I do not want to deny this way of God speaking to us but we need to hold those lessons lightly and not base our lives on those insights. Before you propose to Honey, make sure that you have sought the wise counsel of friends. Make sure that she shares your values, especially your love for Jesus. And then take this encouragement and ask her to marry you.

Beware of those who build theologies on obscure verses. Paul warned Timothy (1 Timothy 1:3–7)
As I urged you when I was going to Macedonia, remain at Ephesus so that you may charge certain persons not to teach any different doctrine, 4 nor to devote themselves to myths and endless genealogies, which promote speculations rather than the stewardship from God that is by faith. 5 The aim of our charge is love that issues from a pure heart and a good conscience and a sincere faith. 6 Certain persons, by swerving from these, have wandered away into vain discussion, 7 desiring to be teachers of the law, without understanding either what they are saying or the things about which they make confident assertions.

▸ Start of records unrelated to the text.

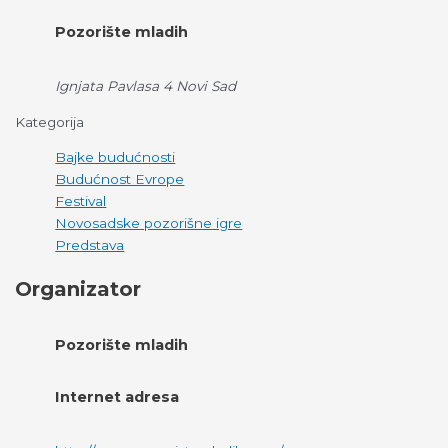
Pozorište mladih
Ignjata Pavlasa 4 Novi Sad
Kategorija
Bajke budućnosti
Budućnost Evrope
Festival
Novosadske pozorišne igre
Predstava
Organizator
Pozorište mladih
Internet adresa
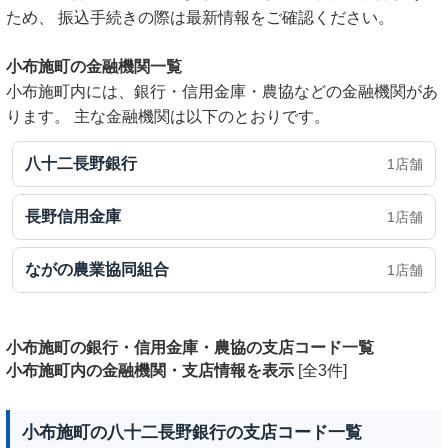
ため、 振込手続きの際は最新情報をご確認ください。
小布施町の金融機関一覧
小布施町内には、銀行・信用金庫・農協などの金融機関があ
ります。 主な金融機関は以下のとおりです。
八十二長野銀行
1店舗
長野信用金庫
1店舗
ながの農業協同組合
1店舗
小布施町の銀行・信用金庫・農協の支店コード一覧
小布施町内の金融機関・支店情報を表示
[全3件]
小布施町の八十二長野銀行の支店コード一覧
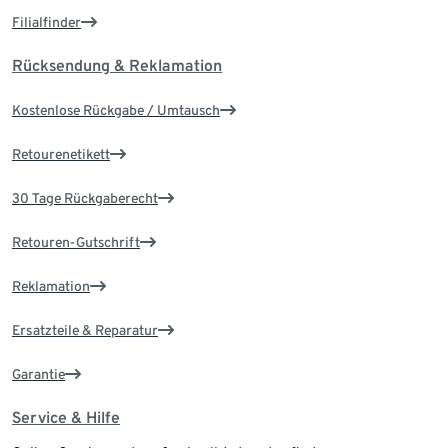
Filialfinder
Rücksendung & Reklamation
Kostenlose Rückgabe / Umtausch
Retourenetikett
30 Tage Rückgaberecht
Retouren-Gutschrift
Reklamation
Ersatzteile & Reparatur
Garantie
Service & Hilfe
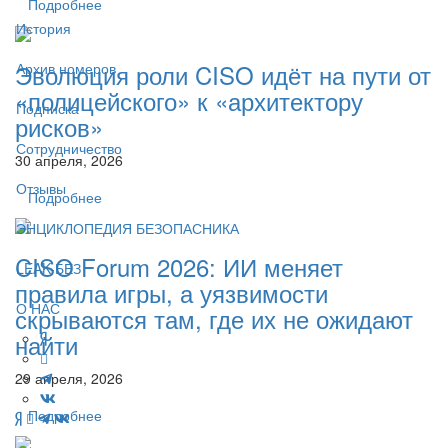
Подробнее
История
Эволюция роли CISO идёт на пути от
Архив номеров
«полицейского» к «архитектору
Подписка
рисков»
Сотрудничество
30 апреля, 2026
Отзывы
Подробнее
ЭНЦИКЛОПЕДИЯ БЕЗОПАСНИКА
CISO Forum 2026: ИИ меняет
LEAK-БЕЗ
правила игры, а уязвимости
О НАС
скрываются там, где их не ожидают
найти
29 апреля, 2026
Подробнее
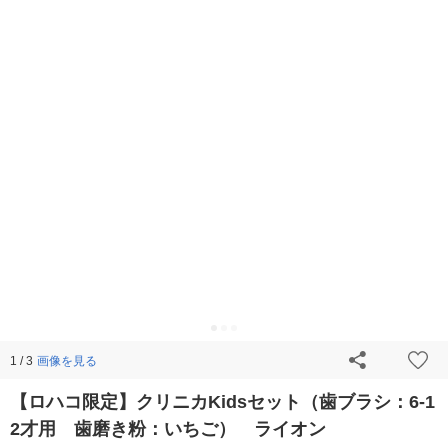
画像を見る
1 / 3
【ロハコ限定】クリニカKidsセット（歯ブラシ：6-1
2才用 歯磨き粉：いちご） ライオン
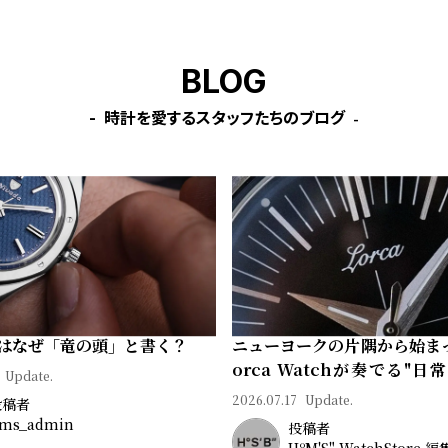
BLOG
時計を愛するスタッフたちのブログ
はなぜ「竜の頭」と書く？
ニューヨークの片隅から始ま
orca Watchが奏でる"日
Update.
ン"｜Brand Picks #08
2026.07.17
Update.
投稿者
ms_admin
投稿者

When a preacher’s ego is on the line, it is not sufficient to preach Christ and him crucified. There has to be some distinct teaching that differentiates me from all other preachers. So the pastor in the Philippines preaches that when we give our lives to Jesus we are spiritually raptured and that makes it seem that he has special divine insight into heavenly things. This elevates him above other preachers and serves his ego and pocketbook.

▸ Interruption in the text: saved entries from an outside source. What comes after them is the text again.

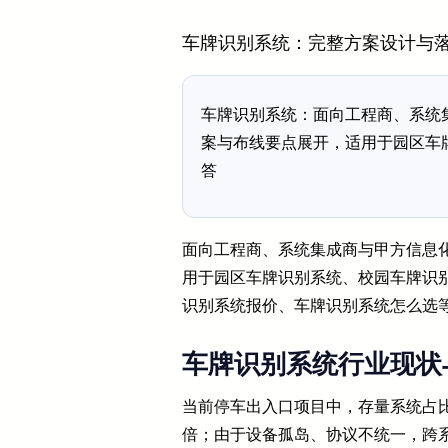
车牌识别系统：完整方案设计与
车牌识别系统：面向工程商、系统
案与布线要点展开，适用于园区车
答
面向工程商、系统集成商与甲方信息
用于园区车牌识别系统、校园车牌识
识别系统报价、车牌识别系统怎么选
车牌识别系统行业现状
当前停车出入口项目中，存量系统占比
倍；由于设备孤岛、协议不统一，跨系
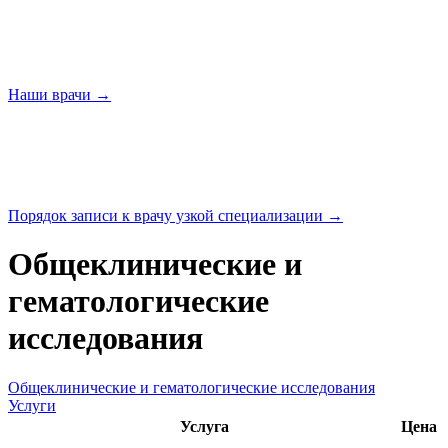
Наши
врачи →
Порядок записи к врачу узкой
специализации →
Общеклинические и
гематологические
исследования
Общеклинические и гематологические исследования
Услуги
Услуга
Цена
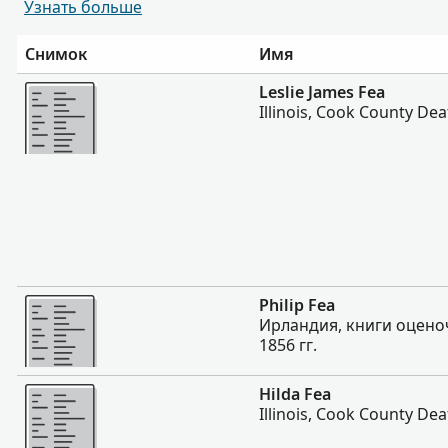
Узнать больше
Снимок
Имя
Больше
Leslie James Fea
Illinois, Cook County De
Больше
Philip Fea
Ирландия, книги оцено
1856 гг.
Больше
Hilda Fea
Illinois, Cook County De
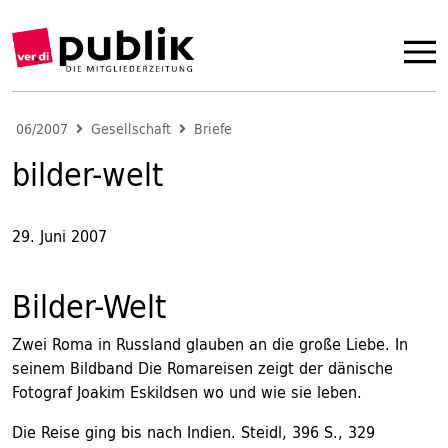
06/2007
Gesellschaft
Briefe
bilder-welt
29. Juni 2007
Bilder-Welt
Zwei Roma in Russland glauben an die große Liebe. In
seinem Bildband Die Romareisen zeigt der dänische
Fotograf Joakim Eskildsen wo und wie sie leben.
Die Reise ging bis nach Indien. Steidl, 396 S., 329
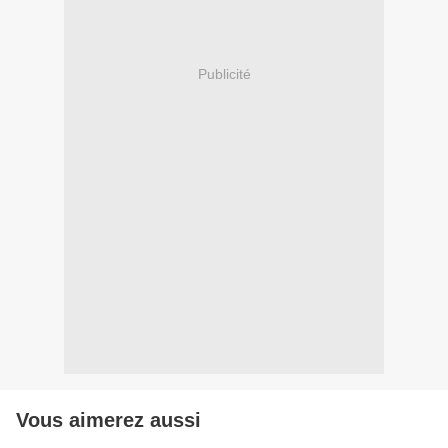
Publicité
Vous aimerez aussi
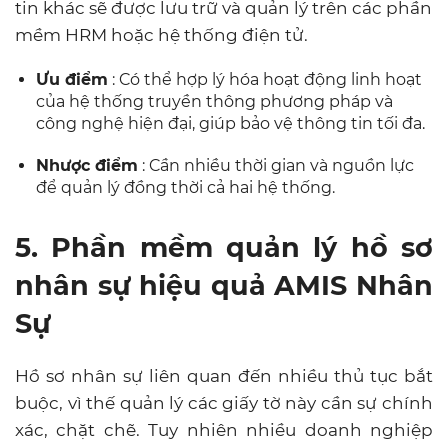
tin khác sẽ được lưu trữ và quản lý trên các phần
mềm HRM hoặc hệ thống điện tử.
Ưu điểm
: Có thể hợp lý hóa hoạt động linh hoạt
của hệ thống truyền thông phương pháp và
công nghệ hiện đại, giúp bảo vệ thông tin tối đa.
Nhược điểm
: Cần nhiều thời gian và nguồn lực
để quản lý đồng thời cả hai hệ thống.
5. Phần mềm quản lý hồ sơ
nhân sự hiệu quả AMIS Nhân
Sự
Hồ sơ nhân sự liên quan đến nhiều thủ tục bắt
buộc, vì thế quản lý các giấy tờ này cần sự chính
xác, chặt chẽ. Tuy nhiên nhiều doanh nghiệp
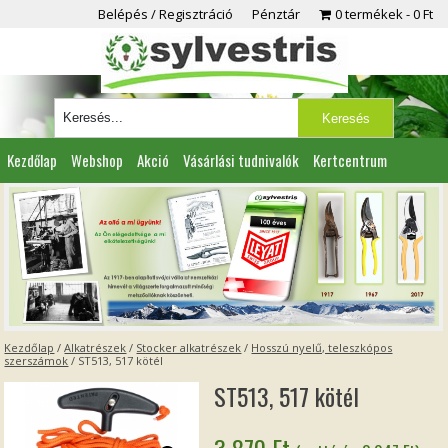
Belépés / Regisztráció
Pénztár
0 termékek
0 Ft
Kezdőlap
Webshop
Akció
Vásárlási tudnivalók
Kertcentrum
Viszonteladóknak
Partnereink
Kapcsolat
Kezdőlap
/
Alkatrészek
/
Stocker alkatrészek
/
Hosszú nyelű, teleszkópos
szerszámok
/ ST513, 517 kötél
ST513, 517 kötél
3 870
Ft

When someone bases their teaching on an obscure verse in the Bible such as baptizing the dead or being caught up into the third heaven, back away. Paul wrote about these things but we do not really understand them and they are not so important. These were sideline comments of Paul but Paul did not spend his time preaching and teaching from these obscure verses. Paul preached Christ and Christ crucified, resurrected and coming again. He did not waste his time with an emphasis on trivial things.

Churches that center their teaching on predictions of end times, on the rapture and the millenium and the tribulation are wasting the gift of preaching and teaching. Churches that spend a lot of time talking about seed money and other techniques designed to manipulate people to give more money to the church should be avoided.

Paul wrote in 2 Corinthians 4:5–6:
For what we proclaim is not ourselves, but Jesus Christ as Lord, with ourselves as your servants for Jesus’ sake. 6 For God, who said, “Let light shine out of darkness,” has shone in our hearts to give the light of the knowledge of the glory of God in the face of Jesus Christ.

The Bible is God’s gift to us. It is a remarkable book. It was written over a period of 1800 years by more than 40 people and yet it has a consistency in its presentation of God as a God of love and a God of justice. The Bible reveals to us the nature of God that pursues us and longs to bring us into relationship with Father, Son and Holy Spirit.

It is not easy to understand. It is easily misunderstood. There are many who treat it disrespectfully and use it to advance their own selfish agendas. But it continues to draw women and men, boys and girls into relationship with God.

Persevere in your study of the Bible. Hold on to the truths of the Bible while you open yourself to the new truths that God will reveal to you. As you persevere, you will have deeper and more powerful understandings and God will work to correct your misunderstandings. The Holy Spirit will use the Bible to lead you into truth.